All the lines below should be set down exactly, with no picture carried into the copy.

##### Material for this task #####

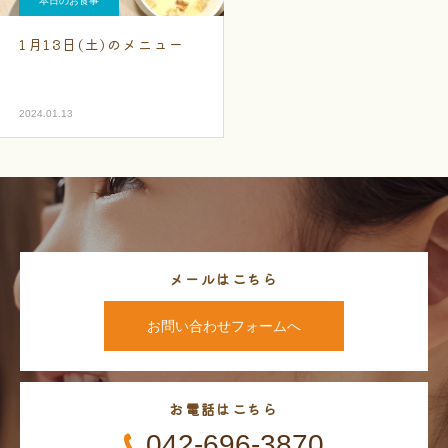
本日のお食事
1月13日(土)のメニュー
2024.01.13
メールはこちら
お問い合わせフォームへ
お電話はこちら
042-696-3870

#####

__Solution to this exercise__:
本日のお食事
1月13日(土)のメニュー
2024.01.13
メールはこちら
お問い合わせフォームへ
お電話はこちら
042-696-3870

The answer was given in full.